*Problem requirements:* Give back an exact copy of the entries beneath, minus the pictures.

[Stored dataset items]
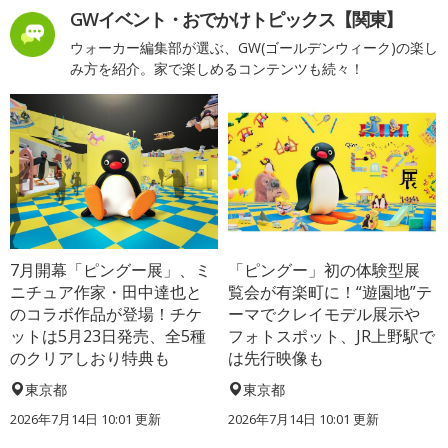
GWイベント・おでかけトピックス【関東】
ウォーカー編集部が選ぶ、GW(ゴールデンウィーク)の楽し
み方を紹介。家で楽しめるコンテンツも続々！
7月開幕「ピングー展」、ミ
「ピングー」初の体験型展
ニチュア作家・田中達也と
覧会が有楽町に！“遊園地”テ
のコラボ作品が登場！チケ
ーマでクレイモデル展示や
ットは5月23日発売、全5種
フォトスポット、JR上野駅で
のクリアしおり特典も
は先行映像も
東京都
東京都
2026年7月14日 10:01 更新
2026年7月14日 10:01 更新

*Answer space:*
GWイベント・おでかけトピックス【関東】
ウォーカー編集部が選ぶ、GW(ゴールデンウィーク)の楽し
み方を紹介。家で楽しめるコンテンツも続々！
7月開幕「ピングー展」、ミ
「ピングー」初の体験型展
ニチュア作家・田中達也と
覧会が有楽町に！“遊園地”テ
のコラボ作品が登場！チケ
ーマでクレイモデル展示や
ットは5月23日発売、全5種
フォトスポット、JR上野駅で
のクリアしおり特典も
は先行映像も
東京都
東京都
2026年7月14日 10:01 更新
2026年7月14日 10:01 更新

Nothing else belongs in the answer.